Он судорожно вздохнул и очнулся, рассеянно посмотрел по сторонам. В камине догорал огонь. Он встал, устало подтянул гирю часов, безвольно послонялся по комнате из угла в угол, потом сел и склонился над дневником. Его худое, невыразительное с болезненной желтизной под глазами лицо оживилось. Он нуждался в сочувствии и понимании и попытался написать что-нибудь для неведомого читателя. Слова ложились на бумагу, как на плаху…

Седьмому заместителю Тиррана было очень страшно и очень совестно. Белки его глаз отливали желтизной, у рта залегли дрожащие складки. Растопыренными пальцами он опирался о напольное судно…

Спокойнее всех вел себя Восьмой заместитель Тиррана. Он обмахивался пальмовой ветвью и потирал нос, крючком свисающий с его лица. Припев какой-то песенки не выходил у него из головы со вчерашнего дня…

Лица остальных заместителей Тиррана ничего не выражали, кроме нетерпеливого и беспокойного ожидания своей участи.

Секретарь ходил по комнате из угла в угол, положив подбородок на грудь.

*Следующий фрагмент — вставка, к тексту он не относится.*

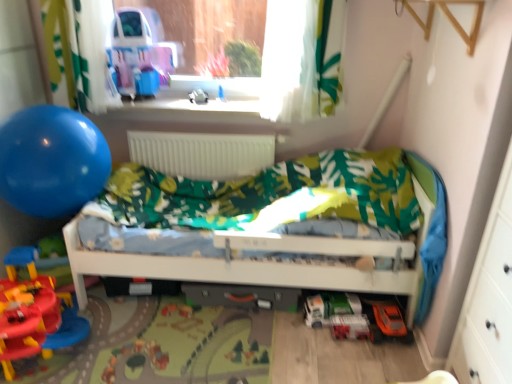 Where is `vacant space to the left of white plastic toy at center, which ranks as the 1th toy in back-to-front order`? Image resolution: width=512 pixels, height=384 pixels. vacant space to the left of white plastic toy at center, which ranks as the 1th toy in back-to-front order is located at coordinates (172, 100). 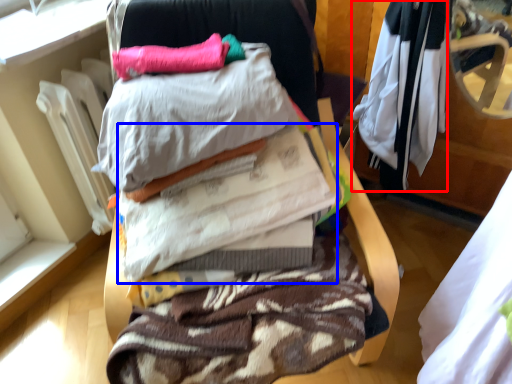 Question: Which of the following is the closest to the observer, clothing (highlighted by a red box) or clothing (highlighted by a blue box)?

Choices:
 (A) clothing
 (B) clothing

Answer: (B) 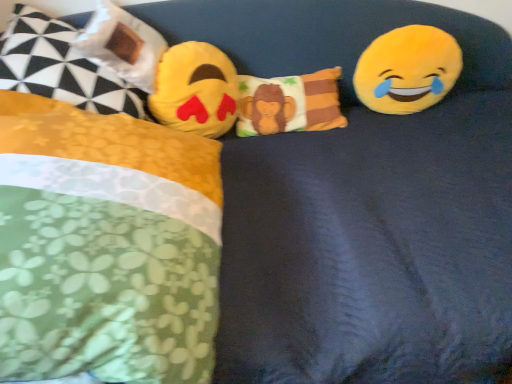 Question: In the image, is matte plastic bag at upper left, the third pillow when ordered from right to left, positioned in front of or behind fluffy cotton monkey pillow at center, the 4th pillow positioned from the left?

Choices:
 (A) behind
 (B) front

Answer: (B)

Question: Looking at their shapes, would you say matte plastic bag at upper left, the 2th pillow from the left, is wider or thinner than fluffy cotton monkey pillow at center, the 4th pillow positioned from the left?

Choices:
 (A) wide
 (B) thin

Answer: (A)

Question: Which is nearer to the fluffy cotton monkey pillow at center, the 4th pillow positioned from the left?

Choices:
 (A) matte plastic bag at upper left, the 2th pillow from the left
 (B) floral fabric pillow at left, which ranks as the fourth pillow in right-to-left order
 (C) yellow plush emoji at upper right, which is the first toy from right to left
 (D) yellow plush emoji at center, positioned as the 1th toy in left-to-right order
 (E) fluffy yellow pillow at left, arranged as the 3th pillow when viewed from the left

Answer: (D)

Question: Which object is positioned closest to the fluffy yellow pillow at left, arranged as the 3th pillow when viewed from the left?

Choices:
 (A) yellow plush emoji at center, positioned as the 1th toy in left-to-right order
 (B) floral fabric pillow at left, which ranks as the fourth pillow in right-to-left order
 (C) fluffy cotton monkey pillow at center, which is the first pillow from right to left
 (D) matte plastic bag at upper left, the third pillow when ordered from right to left
 (E) yellow plush emoji at upper right, which is the 2th toy from left to right

Answer: (B) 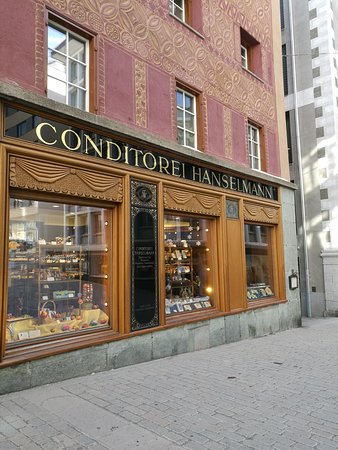 Where is `wall bottom`? wall bottom is located at coordinates (219, 334). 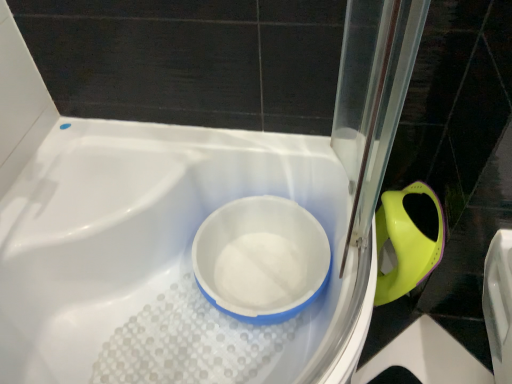 Question: Is matte green plastic bidet at right turned away from white plastic bath at center?

Choices:
 (A) yes
 (B) no

Answer: (B)

Question: Is matte green plastic bidet at right aimed at white plastic bath at center?

Choices:
 (A) yes
 (B) no

Answer: (B)

Question: Is matte green plastic bidet at right to the right of white plastic bath at center from the viewer's perspective?

Choices:
 (A) yes
 (B) no

Answer: (A)

Question: Can you confirm if matte green plastic bidet at right is taller than white plastic bath at center?

Choices:
 (A) no
 (B) yes

Answer: (A)

Question: Is matte green plastic bidet at right wider than white plastic bath at center?

Choices:
 (A) yes
 (B) no

Answer: (B)

Question: Is white plastic bath at center a part of matte green plastic bidet at right?

Choices:
 (A) no
 (B) yes

Answer: (A)

Question: Is white plastic bath at center facing towards white plastic bowl at center?

Choices:
 (A) yes
 (B) no

Answer: (A)

Question: Is white plastic bath at center further to the viewer compared to white plastic bowl at center?

Choices:
 (A) yes
 (B) no

Answer: (B)

Question: Considering the relative sizes of white plastic bath at center and white plastic bowl at center in the image provided, is white plastic bath at center shorter than white plastic bowl at center?

Choices:
 (A) yes
 (B) no

Answer: (B)

Question: From a real-world perspective, is white plastic bath at center positioned under white plastic bowl at center based on gravity?

Choices:
 (A) no
 (B) yes

Answer: (B)

Question: Can you confirm if white plastic bath at center is bigger than white plastic bowl at center?

Choices:
 (A) no
 (B) yes

Answer: (B)

Question: Is white plastic bath at center in front of white plastic bowl at center?

Choices:
 (A) no
 (B) yes

Answer: (B)

Question: Does white plastic bath at center have a greater width compared to matte green plastic bidet at right?

Choices:
 (A) yes
 (B) no

Answer: (A) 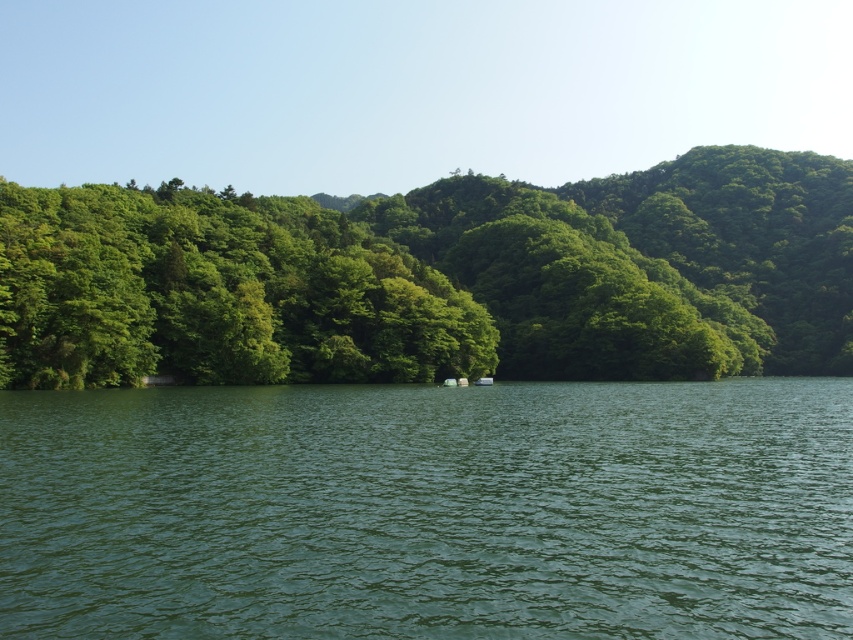 You are standing at the edge of the forest in this landscape and want to cross to the other side. The green liquid water at center and the green leafy trees at left are in your path. Which object is closer to you, and can you walk around it?

The green liquid water at center is positioned under the green leafy trees at left, meaning the trees are closer to you. Since the water is under the trees, you would need to walk around the trees first before reaching the water. However, the question mentions wanting to cross to the other side, so you might need to navigate around both obstacles as they are in your path. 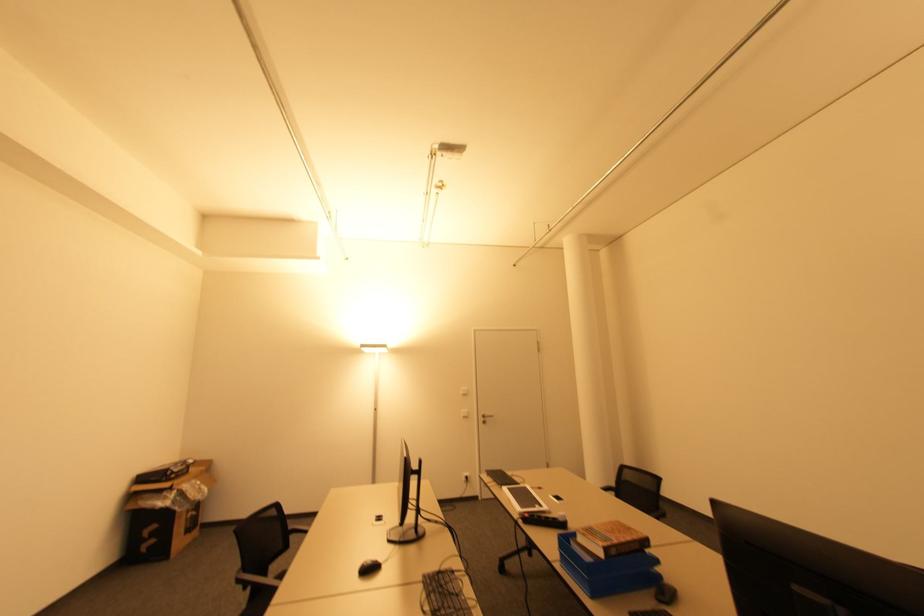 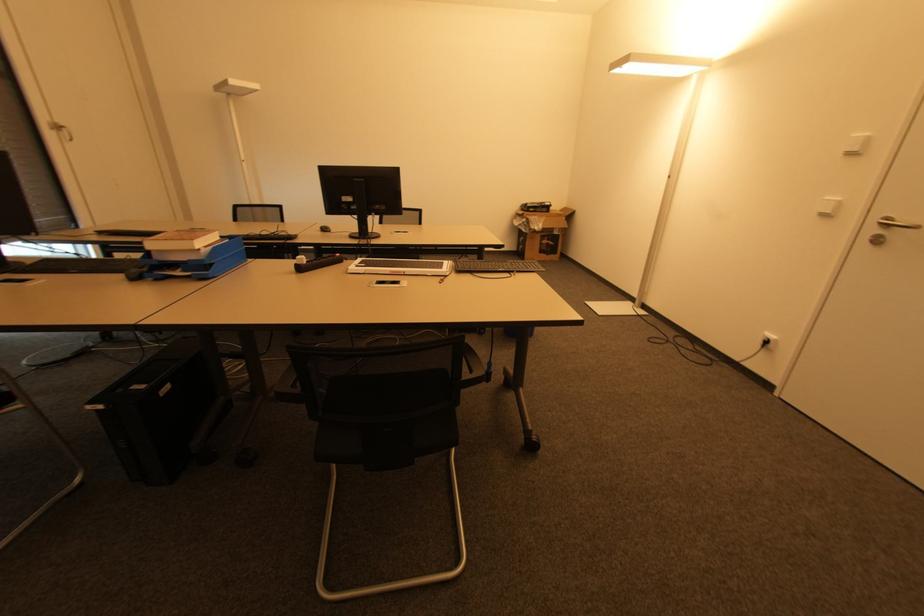 In the second image, find the point that corresponds to pixel 468 415 in the first image.

(832, 214) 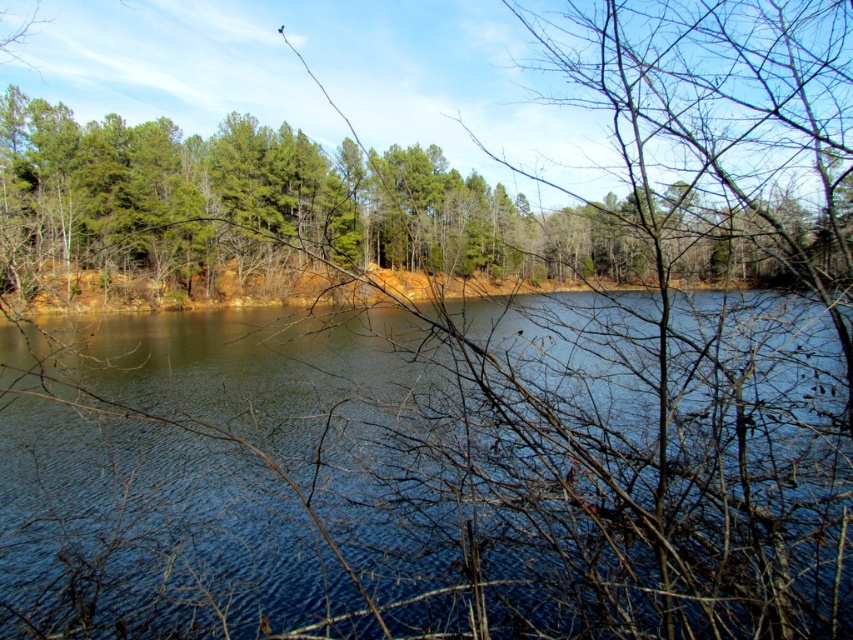 Is blue water at center smaller than green matte trees at center?

Yes.

What do you see at coordinates (428, 474) in the screenshot? I see `blue water at center` at bounding box center [428, 474].

Between point (312, 317) and point (178, 252), which one is positioned in front?

Point (178, 252)

This screenshot has height=640, width=853. I want to click on blue water at center, so click(428, 474). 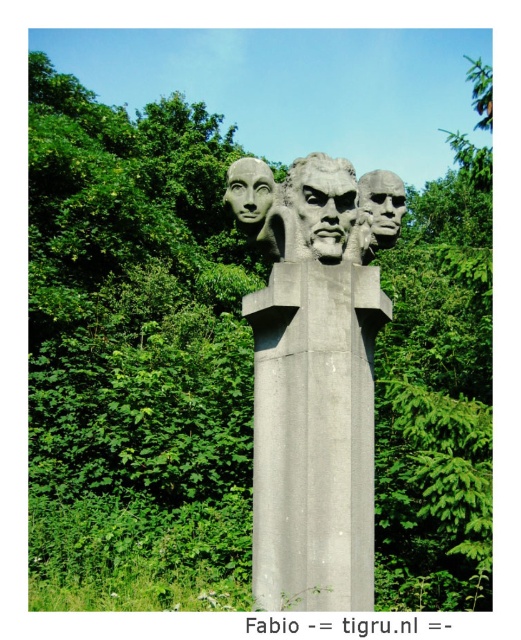 Is sculpted stone head at center taller than matte gray stone face at center?

Correct, sculpted stone head at center is much taller as matte gray stone face at center.

Which of these two, sculpted stone head at center or matte gray stone face at center, stands shorter?

With less height is matte gray stone face at center.

Identify the location of sculpted stone head at center. (321, 204).

The image size is (521, 640). What do you see at coordinates (381, 205) in the screenshot?
I see `matte gray face at center` at bounding box center [381, 205].

Measure the distance between point (365, 177) and camera.

Point (365, 177) and camera are 7.05 meters apart from each other.

You are a GUI agent. You are given a task and a screenshot of the screen. Output one action in this format:
    pyautogui.click(x=<x>, y=<y>)
    Task: Click on the matte gray face at center
    The height and width of the screenshot is (640, 521).
    Given the screenshot: What is the action you would take?
    pyautogui.click(x=381, y=205)

Where is `gray concrete pillar at center`? This screenshot has width=521, height=640. gray concrete pillar at center is located at coordinates (314, 435).

In order to click on gray concrete pillar at center in this screenshot , I will do `click(314, 435)`. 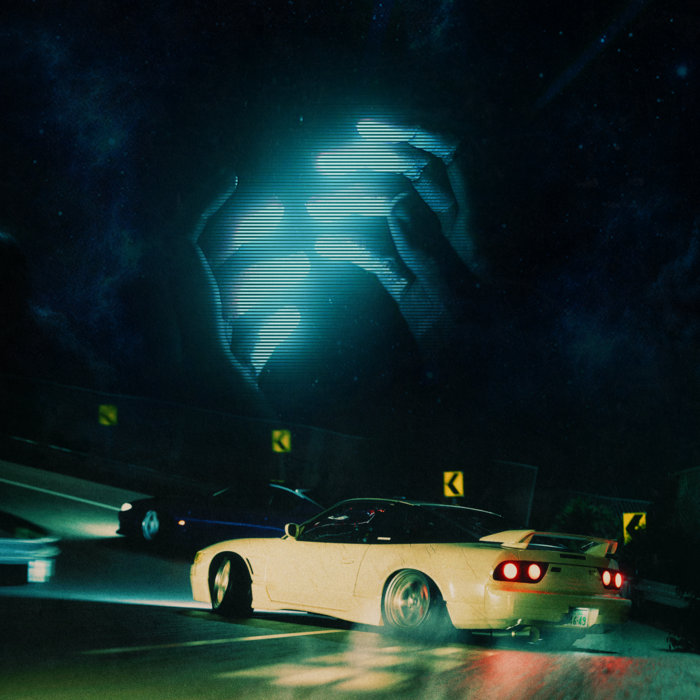 Where is `metal divider`? metal divider is located at coordinates (36, 547). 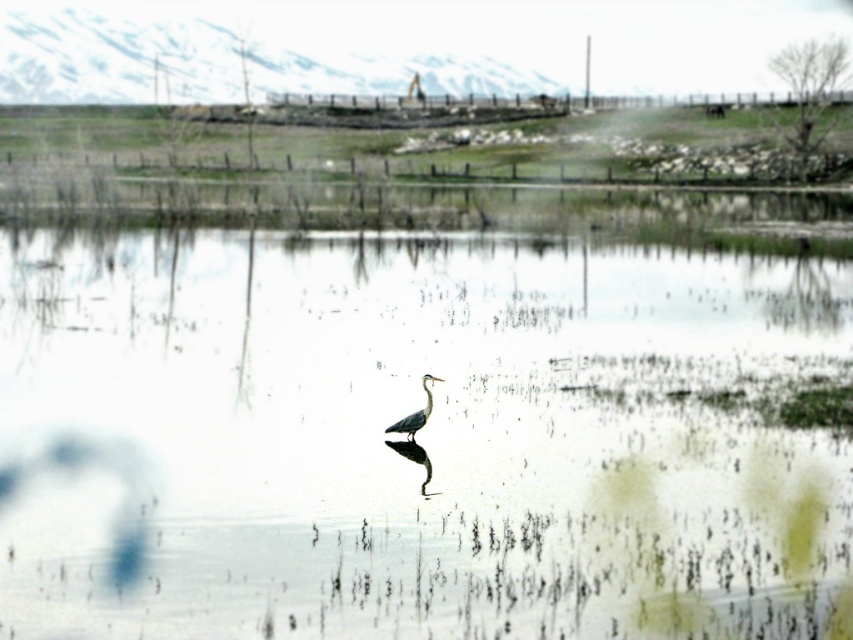 Question: Does clear water at center come behind gray matte bird at center?

Choices:
 (A) no
 (B) yes

Answer: (A)

Question: Which object is closer to the camera taking this photo?

Choices:
 (A) gray matte bird at center
 (B) clear water at center

Answer: (B)

Question: Can you confirm if clear water at center is smaller than gray matte bird at center?

Choices:
 (A) yes
 (B) no

Answer: (B)

Question: Is clear water at center smaller than gray matte bird at center?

«Слона раздражает белое платье, быка — красное. Что лучше одеть?..» — думал он. Посреди комнаты стоял чемодан с протертыми боками. Этот чемодан он всюду возил с собой. Понимая очевидную невозможность бегства, он мысленно был уже на пути к обетованной земле, где можно было жить и не беспокоиться. Подходящее место, где он решил построить дом для двух человек, было голое и сухое. В дождь там играли дети. Он вкопал в землю семь столбов, сплел из веток стены, обмазал их глиной, устроил шатровую крышу из соломы…

В дверь кто-то поскребся. Секретарь замер, побледнел. Он давно не обращал внимания на эту запертую дверь, и вдруг она приоткрылась. Он ошеломлено зевнул и уставился на Шуута, словно встретился с призраком, каким Шуут и был. Вел он себя беспокойно и странно.

— Что тебе нужно?..

— Он умер… — Шуут улыбнулся гераням, сникшим от жары.

— Кто умер?..

— Савва умер… — прошептал Шуут одними губами.

— Что-что?.. нет, я не верю… — Секретарь повел плечами, ощутив странную дрожь, как будто его кто-то коснулся ледяными руками. Шуута уже не было в комнате…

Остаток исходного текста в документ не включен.